2002’den bu yana Türkiye çok ciddi bir dönüşümden geçti. 2002’den bu yanaki süreci 3’e bölebiliriz.
2002-2008 arası reform ve umut dönemi. Enflasyonun düşmesi, faizlerin aşağı çekilmesi, likidite bolluğu... Bu dönemin tüketicisi, beyaz eşya, otomobil ve hatta ev gibi büyük harcamalara yöneliyordu. 2008-2017 arasında gelirler yerinde saydı. Artık umut yerini temkinliliğe, kredi ise yerini borçla yaşamaya bıraktı. Tüketici “sürekli borçla yaşıyorum” hissine sahipti. Taksitli alışveriş patladı.
2017 - 2025 arasında yoklukla beslenen modernite dediğimiz bir dönem başlıyor. Bu dönemin en çarpıcı özelliği; belirsizlik. Ekonomik, siyasi ve toplumsal krizlerin üst üste geldiği bu dönemde tüketici davranışı, bir denge arayışı ve duygusal boşalım arasında gidip geliyor. Tüketiciler artık “ne olacağı belli değil” psikolojisiyle hareket ediyor. Bugün geldiğimiz yerde artık geleceğe dair bir yatırım veya tasarruf beklentisinden ziyade günü kurtarmak üzerinden harcamalar yapılıyor. Aylık harcamalar, hane gelirlerinin önüne geçmiş durumda. Borçla yaşamak, bir tercihten çok, bir “yaşam biçimi” haline geldi.
- Zorunlu alışverişler ön plana çıktı diyebilir miyiz?

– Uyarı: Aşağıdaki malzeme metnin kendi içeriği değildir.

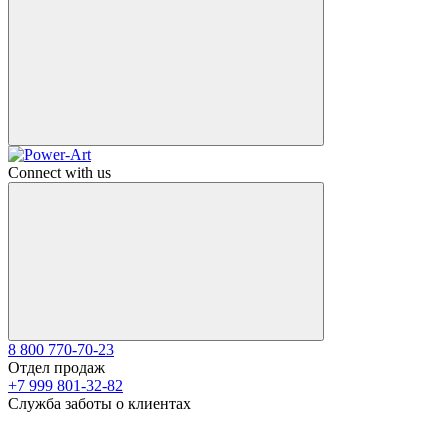
Connect with us
8 800 770-70-23
Отдел продаж
+7 999 801-32-82
Служба заботы о клиентах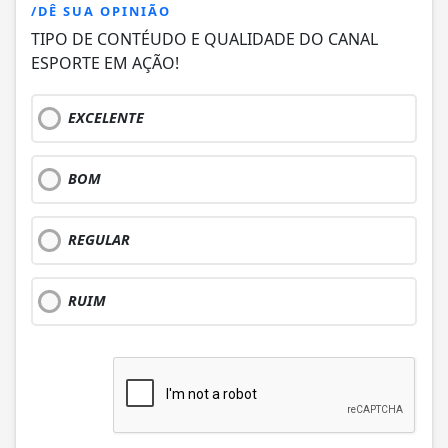
/DÊ SUA OPINIÃO
TIPO DE CONTÉUDO E QUALIDADE DO CANAL
ESPORTE EM AÇÃO!
EXCELENTE
BOM
REGULAR
RUIM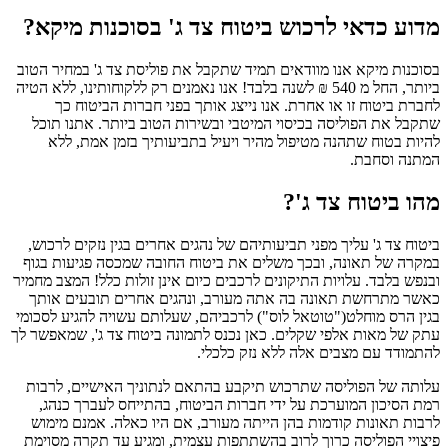
מדוע כדאי לרכוש ביטוח צד ג' בסוכנות מיקא?
בסוכנות מיקא אנו מוודאים תמיד שתקבל את פוליסת צד ג' במחיר הטוב
ביותר, החל מ 540 ₪ לשנה בלבד! אנו נאמנים רק ללקוחותינו, ללא הטיה
לחברת ביטוח זו או אחרת. אנו נייצג אותך בפני חברות הביטוח כך
שתקבל את הפוליסה בכיסוי המיטבי ובשירות הטוב ביותר. אתנו תוכל
להיות בטוח שתהנה מטיפול מהיר ויעיל בתביעותיך בזמן אמת, ללא
המתנה וסחבת.
מהו ביטוח צד ג'?
ביטוח צד ג' עליך מפני תביעותיהם של נהגים אחרים בגין נזקים לרכוש,
במקרה של תאונה, ובכך משלים את ביטוח החובה שמכסה פגיעות בגוף
ובנפש בלבד. עלויות התיקונים לרכבים כיום אינן זולות כלל! המצב מחמיר
כאשר מתרחשת תאונה בה אתה מעורב, ונהגים אחרים תובעים אותך
בגין הרס מוחלט("טוטאל לוס") לרכביהם, שעלותם עשויה להגיע לסכומי
עתק של מאות אלפי שקלים. כאן נכנס לתמונה ביטוח צד ג', שמאפשר לך
להתמודד עם מצבים אלה ללא נזק כלכלי.
עלותה של הפוליסה שתרכוש תיקבע בהתאם לנתוניך האישיים, לרבות
רמת הסיכון המוערכת על ידי חברות הביטוח, בהתייחס לעברך כנהג,
לרבות תאונות קודמות בהן הייתה מעורב, אם היו כאלה. אמנם מימוש
פיצויי הפוליסה כרוך לרוב בהשתתפות עצמית, ומגיע עד תקרה מסוימת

En düşük gelirli hanelerde barınmaya ayrılan pay gıdaya ayrılan payı geçti. Artık düşük gelir gruplarında barınma gıdadan feragat edilerek finanse ediliyor. Tüketici artık yalnızca neyi satın aldığıyla değil, neyi almadığıyla da tanımlanıyor.
- Şu anda Türkiye’nin en can yakıcı sorunları neler?
Tabii ekonomi ilk sırada, bu bir sonuç. Birinci ve en önemli mesele çok sorunlu bir vergi yapımız var. Vergi toplayamıyoruz. İkincisi eğitim sistemimizde çok ciddi sorun var. Nitelikli iş gücü yetiştiremiyoruz. Üçüncü sorun da siyasi kutuplaşma. Üst seviyede artık siyasetin birbiriyle konuşamayacak halden çıkıp, bir tarafın diğer tarafı kriminalize ettiği noktaya geldik. Siyasetin çözüm üretme kapasitesi ve siyasete duyulan güven giderek azalıyor.
- CHP ciddi bir yargı kıskacında. Bu durum genel Türkiye siyasetini ve seçmen davranışlarını nasıl etkiliyor?
19 Mart’tan sonra o kadar çok şey oldu ki bütün tutuklamalar, olanlar bitenlerin toplumda çok geniş tartışıldığını düşünmüyorum. Bir gündem yorgunluğu var. Mesela butlan tartışması o kadar uzadı ki insanlar ilgilenmiyor neredeyse.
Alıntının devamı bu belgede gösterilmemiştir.